As she headed to the airport in Little Rock, Ark., on Friday evening, after filming her NBC segment, Ms. Clinton discussed in a phone interview her decision to take on a more public role. “My parents taught me to approach the world critically, but also to approach it with a sense of responsibility,” she said.
Her move to television was a career shift she initiated, having her close advisers arrange interviews with top network executives and at one point working with the powerful Creative Artists Agency.
“For a multitude of reasons, she decided the time was right to more publicly own a responsibility she feels to serve in the public good,” said Bari Lurie, a former intern in the East Wing of the White House during the Clinton years, whom Ms. Clinton brought on as her chief of staff in September.
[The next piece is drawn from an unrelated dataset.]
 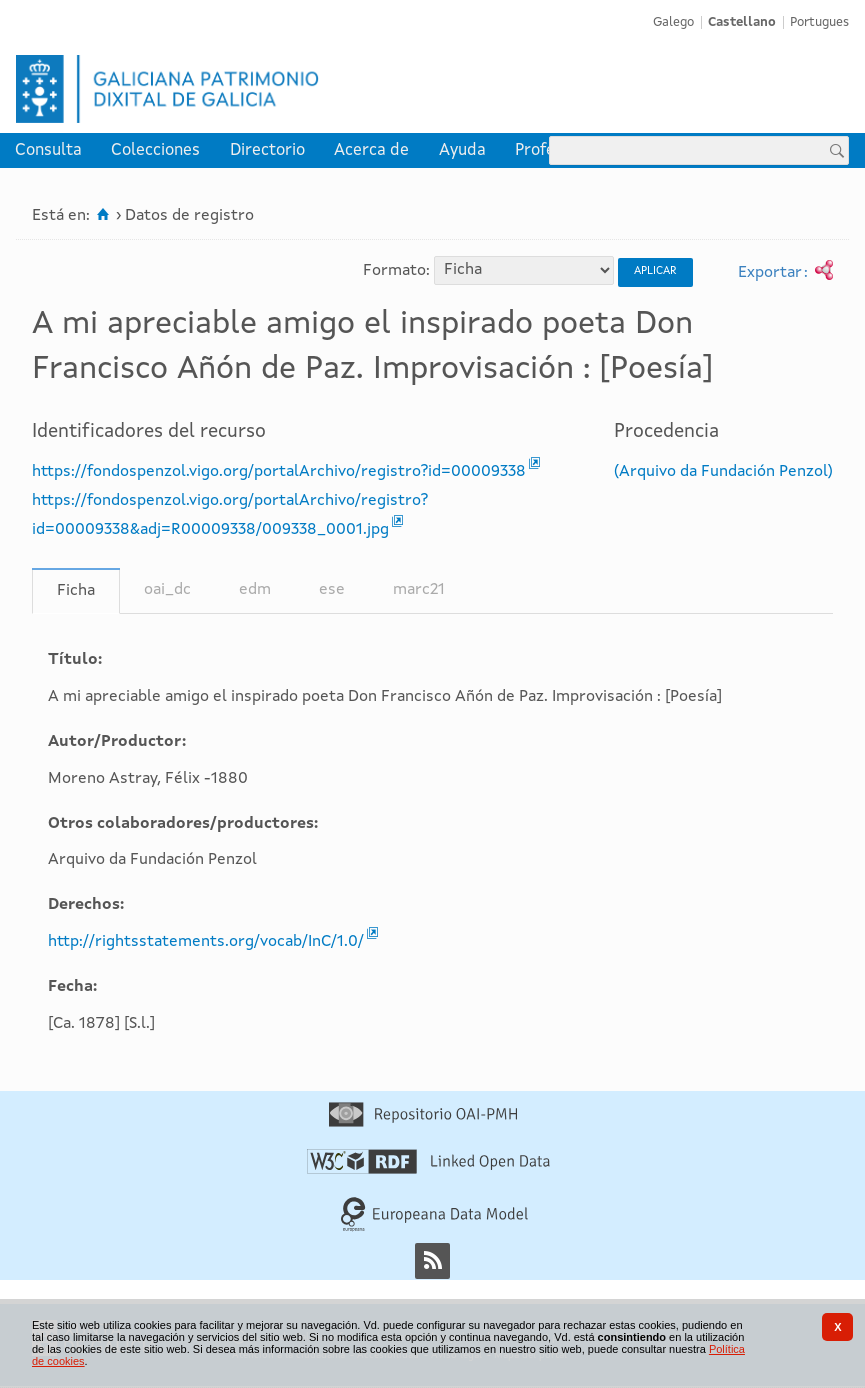 I want to click on [menuitem], so click(x=48, y=150).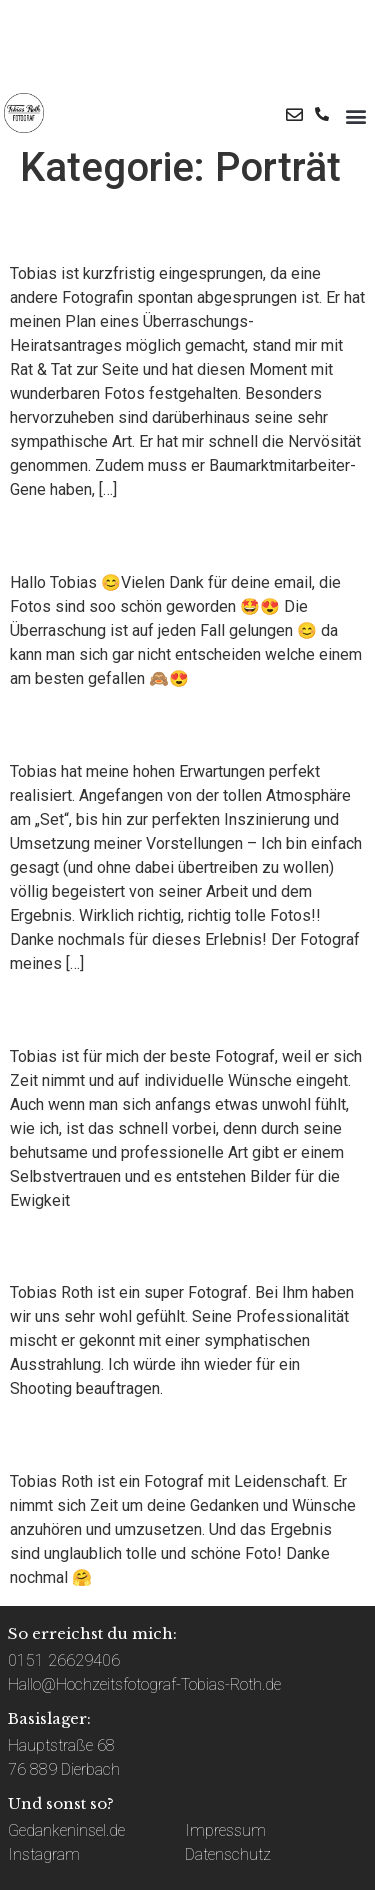 This screenshot has width=375, height=1890. What do you see at coordinates (225, 1830) in the screenshot?
I see `Impressum` at bounding box center [225, 1830].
In an e-mail on Friday, Ms. Clinton wrote, “I hope to make a positive, productive contribution, as cheesy as that may sound.”
She added, “For most of my life, I deliberately led a private life in the public eye.”
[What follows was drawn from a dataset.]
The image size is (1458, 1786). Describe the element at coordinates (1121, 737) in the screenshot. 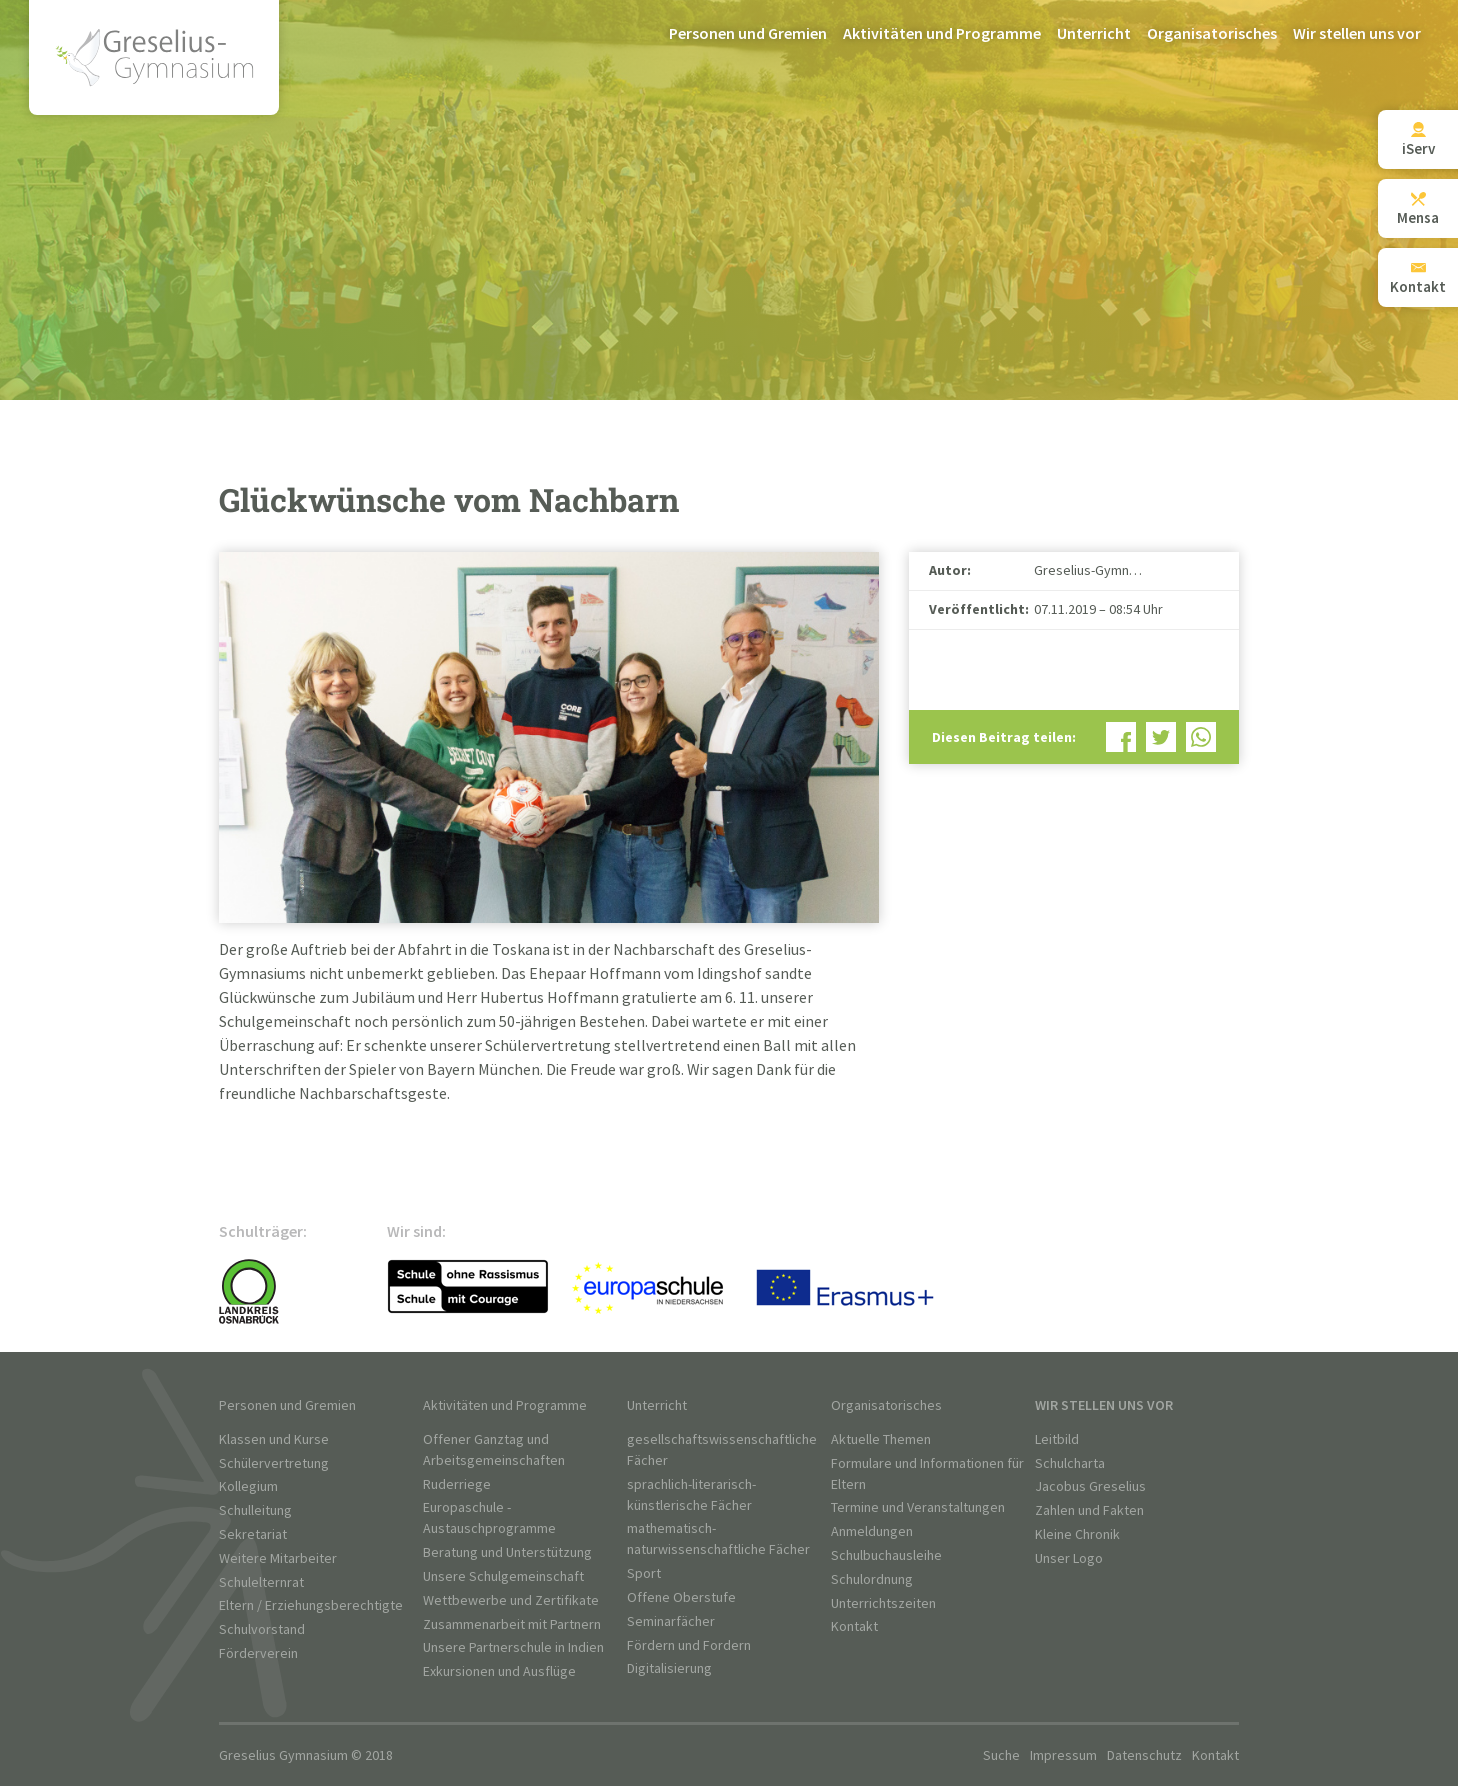

I see `Bei Facebook teilen` at that location.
But after campaigning for her mother’s presidential bid in 2008, Ms. Clinton realized that she liked speaking publicly about issues she felt strongly about. Her grandmother, Dorothy Rodham, gave her some advice. “She told me being Chelsea Clinton had happened to me,” Ms. Clinton said, “and outside of my advocacy work and campaigning for my mom, I wasn’t doing enough in the world.”
Those conversations continued over the next couple of years — often coming up “when Marc and I were being hounded by the paparazzi for the silly reason du jour” — until Mrs. Rodham died in November. “I took what she said seriously — that I had led an inadvertently public life for a long time and maybe it was time to start leading a purposefully public life.”
ON a chilly February night, Ms. Clinton headed to Cipriani Wall Street to attend the annual gala of the AIDS research foundation amfAR, a benefit that kicked off New York Fashion Week. There, she greeted Elton John and Richard Gere. She kissed Harvey Weinstein, a family friend, on the cheek as she took the podium to present an award to her father. “I grew up in a house where I heard Mathilde Krim’s name more frequently than I heard the people that Harvey puts in his movies,” Ms. Clinton said, referring to the doctor and AIDS activist who founded amfAR.